> [INPUT MATERIAL]
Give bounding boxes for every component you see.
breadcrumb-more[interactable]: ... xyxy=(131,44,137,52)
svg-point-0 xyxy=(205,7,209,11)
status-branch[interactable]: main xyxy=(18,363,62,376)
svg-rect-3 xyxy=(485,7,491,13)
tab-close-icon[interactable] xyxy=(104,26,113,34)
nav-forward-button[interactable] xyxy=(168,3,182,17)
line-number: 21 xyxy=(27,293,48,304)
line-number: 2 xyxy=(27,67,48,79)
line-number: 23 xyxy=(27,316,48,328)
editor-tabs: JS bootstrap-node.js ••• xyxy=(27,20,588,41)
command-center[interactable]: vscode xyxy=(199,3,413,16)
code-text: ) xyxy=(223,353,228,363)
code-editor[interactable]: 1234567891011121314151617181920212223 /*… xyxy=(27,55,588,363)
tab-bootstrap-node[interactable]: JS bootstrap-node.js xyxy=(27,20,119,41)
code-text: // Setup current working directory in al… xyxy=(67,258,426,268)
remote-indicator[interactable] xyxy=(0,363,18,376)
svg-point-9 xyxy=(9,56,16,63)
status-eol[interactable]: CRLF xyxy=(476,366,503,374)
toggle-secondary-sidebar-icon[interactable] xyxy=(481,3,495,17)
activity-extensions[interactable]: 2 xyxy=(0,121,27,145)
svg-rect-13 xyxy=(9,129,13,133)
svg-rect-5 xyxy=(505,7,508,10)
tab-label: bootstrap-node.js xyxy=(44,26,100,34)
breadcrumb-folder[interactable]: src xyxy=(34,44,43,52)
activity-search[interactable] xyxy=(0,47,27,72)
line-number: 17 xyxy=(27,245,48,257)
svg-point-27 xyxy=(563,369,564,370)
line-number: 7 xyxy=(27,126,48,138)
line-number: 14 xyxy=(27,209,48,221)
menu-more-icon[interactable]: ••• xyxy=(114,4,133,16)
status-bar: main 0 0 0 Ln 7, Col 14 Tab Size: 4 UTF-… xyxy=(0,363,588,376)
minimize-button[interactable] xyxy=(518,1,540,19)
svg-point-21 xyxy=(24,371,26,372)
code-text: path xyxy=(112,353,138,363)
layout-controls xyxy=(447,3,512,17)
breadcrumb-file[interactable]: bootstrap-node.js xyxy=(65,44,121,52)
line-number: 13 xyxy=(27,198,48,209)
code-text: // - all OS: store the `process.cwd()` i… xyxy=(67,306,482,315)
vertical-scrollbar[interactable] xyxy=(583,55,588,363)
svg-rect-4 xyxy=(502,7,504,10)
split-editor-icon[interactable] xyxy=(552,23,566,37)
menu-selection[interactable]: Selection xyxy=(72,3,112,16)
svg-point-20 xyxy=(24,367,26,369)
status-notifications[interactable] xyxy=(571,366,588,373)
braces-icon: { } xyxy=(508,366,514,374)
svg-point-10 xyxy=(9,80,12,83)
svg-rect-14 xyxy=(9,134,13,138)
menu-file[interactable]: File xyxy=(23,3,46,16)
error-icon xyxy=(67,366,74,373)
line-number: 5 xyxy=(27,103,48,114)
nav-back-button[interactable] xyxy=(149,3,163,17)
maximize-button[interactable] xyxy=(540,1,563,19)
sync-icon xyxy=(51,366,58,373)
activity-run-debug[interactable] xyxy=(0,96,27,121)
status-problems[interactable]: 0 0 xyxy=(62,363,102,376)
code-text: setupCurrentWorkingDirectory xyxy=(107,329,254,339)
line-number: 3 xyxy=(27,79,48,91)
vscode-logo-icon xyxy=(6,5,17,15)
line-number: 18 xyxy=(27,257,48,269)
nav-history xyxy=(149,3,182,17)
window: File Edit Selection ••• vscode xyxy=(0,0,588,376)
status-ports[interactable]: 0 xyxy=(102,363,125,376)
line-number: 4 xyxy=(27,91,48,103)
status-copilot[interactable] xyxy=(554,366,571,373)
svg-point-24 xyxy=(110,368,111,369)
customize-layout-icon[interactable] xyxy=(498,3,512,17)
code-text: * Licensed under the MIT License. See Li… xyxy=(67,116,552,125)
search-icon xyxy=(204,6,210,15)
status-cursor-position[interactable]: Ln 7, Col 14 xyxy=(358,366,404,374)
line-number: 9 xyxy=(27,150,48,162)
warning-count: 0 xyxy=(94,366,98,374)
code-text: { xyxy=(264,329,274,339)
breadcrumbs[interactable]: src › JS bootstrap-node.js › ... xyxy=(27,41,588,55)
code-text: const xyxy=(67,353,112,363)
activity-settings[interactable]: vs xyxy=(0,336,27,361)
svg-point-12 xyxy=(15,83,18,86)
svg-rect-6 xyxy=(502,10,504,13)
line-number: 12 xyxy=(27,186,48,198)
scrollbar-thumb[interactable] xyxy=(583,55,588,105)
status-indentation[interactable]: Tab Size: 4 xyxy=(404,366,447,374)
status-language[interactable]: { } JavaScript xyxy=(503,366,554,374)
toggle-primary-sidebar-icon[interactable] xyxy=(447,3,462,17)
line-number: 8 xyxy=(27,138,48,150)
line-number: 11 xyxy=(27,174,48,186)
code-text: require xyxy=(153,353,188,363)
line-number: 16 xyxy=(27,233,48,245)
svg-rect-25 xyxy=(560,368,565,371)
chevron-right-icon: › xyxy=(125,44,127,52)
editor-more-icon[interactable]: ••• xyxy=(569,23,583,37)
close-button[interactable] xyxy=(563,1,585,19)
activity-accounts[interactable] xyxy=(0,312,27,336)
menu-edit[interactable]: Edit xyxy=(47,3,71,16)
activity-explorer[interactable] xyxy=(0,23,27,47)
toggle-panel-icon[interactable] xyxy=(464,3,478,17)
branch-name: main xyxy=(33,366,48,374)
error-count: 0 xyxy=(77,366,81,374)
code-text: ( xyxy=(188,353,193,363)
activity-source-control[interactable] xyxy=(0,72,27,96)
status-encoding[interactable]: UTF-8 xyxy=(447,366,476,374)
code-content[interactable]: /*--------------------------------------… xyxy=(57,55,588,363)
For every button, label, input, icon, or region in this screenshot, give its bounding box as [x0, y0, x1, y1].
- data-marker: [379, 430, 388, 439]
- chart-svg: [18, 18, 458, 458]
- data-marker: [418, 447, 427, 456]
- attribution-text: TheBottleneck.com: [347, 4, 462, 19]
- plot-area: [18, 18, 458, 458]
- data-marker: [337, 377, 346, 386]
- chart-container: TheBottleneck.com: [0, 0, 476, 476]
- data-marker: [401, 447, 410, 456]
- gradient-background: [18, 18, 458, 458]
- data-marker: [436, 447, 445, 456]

> [TASK TO COMPLETE] All of the entries need to be reproduced exactly; please write them out.

> [SOLVED EXERCISE]
Give bounding boxes for every component you see.
breadcrumb-more[interactable]: ... xyxy=(131,44,137,52)
svg-point-0 xyxy=(205,7,209,11)
status-branch[interactable]: main xyxy=(18,363,62,376)
svg-rect-3 xyxy=(485,7,491,13)
tab-close-icon[interactable] xyxy=(104,26,113,34)
nav-forward-button[interactable] xyxy=(168,3,182,17)
line-number: 21 xyxy=(27,293,48,304)
line-number: 2 xyxy=(27,67,48,79)
line-number: 23 xyxy=(27,316,48,328)
editor-tabs: JS bootstrap-node.js ••• xyxy=(27,20,588,41)
command-center[interactable]: vscode xyxy=(199,3,413,16)
code-text: ) xyxy=(223,353,228,363)
code-editor[interactable]: 1234567891011121314151617181920212223 /*… xyxy=(27,55,588,363)
tab-bootstrap-node[interactable]: JS bootstrap-node.js xyxy=(27,20,119,41)
code-text: // Setup current working directory in al… xyxy=(67,258,426,268)
remote-indicator[interactable] xyxy=(0,363,18,376)
svg-point-9 xyxy=(9,56,16,63)
status-eol[interactable]: CRLF xyxy=(476,366,503,374)
toggle-secondary-sidebar-icon[interactable] xyxy=(481,3,495,17)
activity-extensions[interactable]: 2 xyxy=(0,121,27,145)
svg-rect-13 xyxy=(9,129,13,133)
svg-rect-5 xyxy=(505,7,508,10)
tab-label: bootstrap-node.js xyxy=(44,26,100,34)
breadcrumb-folder[interactable]: src xyxy=(34,44,43,52)
activity-search[interactable] xyxy=(0,47,27,72)
line-number: 17 xyxy=(27,245,48,257)
svg-point-27 xyxy=(563,369,564,370)
line-number: 7 xyxy=(27,126,48,138)
line-number: 14 xyxy=(27,209,48,221)
menu-more-icon[interactable]: ••• xyxy=(114,4,133,16)
status-bar: main 0 0 0 Ln 7, Col 14 Tab Size: 4 UTF-… xyxy=(0,363,588,376)
minimize-button[interactable] xyxy=(518,1,540,19)
svg-point-21 xyxy=(24,371,26,372)
code-text: path xyxy=(112,353,138,363)
layout-controls xyxy=(447,3,512,17)
breadcrumb-file[interactable]: bootstrap-node.js xyxy=(65,44,121,52)
line-number: 13 xyxy=(27,198,48,209)
code-text: // - all OS: store the `process.cwd()` i… xyxy=(67,306,482,315)
vertical-scrollbar[interactable] xyxy=(583,55,588,363)
svg-rect-4 xyxy=(502,7,504,10)
split-editor-icon[interactable] xyxy=(552,23,566,37)
menu-selection[interactable]: Selection xyxy=(72,3,112,16)
svg-point-20 xyxy=(24,367,26,369)
status-notifications[interactable] xyxy=(571,366,588,373)
braces-icon: { } xyxy=(508,366,514,374)
svg-point-10 xyxy=(9,80,12,83)
svg-rect-14 xyxy=(9,134,13,138)
menu-file[interactable]: File xyxy=(23,3,46,16)
error-icon xyxy=(67,366,74,373)
line-number: 5 xyxy=(27,103,48,114)
nav-back-button[interactable] xyxy=(149,3,163,17)
maximize-button[interactable] xyxy=(540,1,563,19)
sync-icon xyxy=(51,366,58,373)
activity-run-debug[interactable] xyxy=(0,96,27,121)
status-problems[interactable]: 0 0 xyxy=(62,363,102,376)
code-text: setupCurrentWorkingDirectory xyxy=(107,329,254,339)
line-number: 3 xyxy=(27,79,48,91)
vscode-logo-icon xyxy=(6,5,17,15)
line-number: 18 xyxy=(27,257,48,269)
nav-history xyxy=(149,3,182,17)
window: File Edit Selection ••• vscode xyxy=(0,0,588,376)
status-ports[interactable]: 0 xyxy=(102,363,125,376)
line-number: 4 xyxy=(27,91,48,103)
status-copilot[interactable] xyxy=(554,366,571,373)
svg-point-24 xyxy=(110,368,111,369)
customize-layout-icon[interactable] xyxy=(498,3,512,17)
code-text: * Licensed under the MIT License. See Li… xyxy=(67,116,552,125)
search-icon xyxy=(204,6,210,15)
status-cursor-position[interactable]: Ln 7, Col 14 xyxy=(358,366,404,374)
line-number: 9 xyxy=(27,150,48,162)
warning-count: 0 xyxy=(94,366,98,374)
code-text: { xyxy=(264,329,274,339)
breadcrumbs[interactable]: src › JS bootstrap-node.js › ... xyxy=(27,41,588,55)
code-text: const xyxy=(67,353,112,363)
activity-settings[interactable]: vs xyxy=(0,336,27,361)
svg-point-12 xyxy=(15,83,18,86)
svg-rect-6 xyxy=(502,10,504,13)
line-number: 12 xyxy=(27,186,48,198)
scrollbar-thumb[interactable] xyxy=(583,55,588,105)
status-indentation[interactable]: Tab Size: 4 xyxy=(404,366,447,374)
status-language[interactable]: { } JavaScript xyxy=(503,366,554,374)
toggle-primary-sidebar-icon[interactable] xyxy=(447,3,462,17)
line-number: 8 xyxy=(27,138,48,150)
line-number: 11 xyxy=(27,174,48,186)
code-text: require xyxy=(153,353,188,363)
line-number: 16 xyxy=(27,233,48,245)
svg-rect-25 xyxy=(560,368,565,371)
chevron-right-icon: › xyxy=(125,44,127,52)
editor-more-icon[interactable]: ••• xyxy=(569,23,583,37)
close-button[interactable] xyxy=(563,1,585,19)
activity-accounts[interactable] xyxy=(0,312,27,336)
menu-edit[interactable]: Edit xyxy=(47,3,71,16)
activity-explorer[interactable] xyxy=(0,23,27,47)
toggle-panel-icon[interactable] xyxy=(464,3,478,17)
branch-name: main xyxy=(33,366,48,374)
error-count: 0 xyxy=(77,366,81,374)
code-text: ( xyxy=(188,353,193,363)
activity-source-control[interactable] xyxy=(0,72,27,96)
status-encoding[interactable]: UTF-8 xyxy=(447,366,476,374)
code-content[interactable]: /*--------------------------------------… xyxy=(57,55,588,363)
For every button, label, input, icon, or region in this screenshot, give its bounding box as [x0, y0, x1, y1].
- data-marker: [379, 430, 388, 439]
- chart-svg: [18, 18, 458, 458]
- data-marker: [418, 447, 427, 456]
- attribution-text: TheBottleneck.com: [347, 4, 462, 19]
- plot-area: [18, 18, 458, 458]
- data-marker: [337, 377, 346, 386]
- chart-container: TheBottleneck.com: [0, 0, 476, 476]
- data-marker: [401, 447, 410, 456]
- gradient-background: [18, 18, 458, 458]
- data-marker: [436, 447, 445, 456]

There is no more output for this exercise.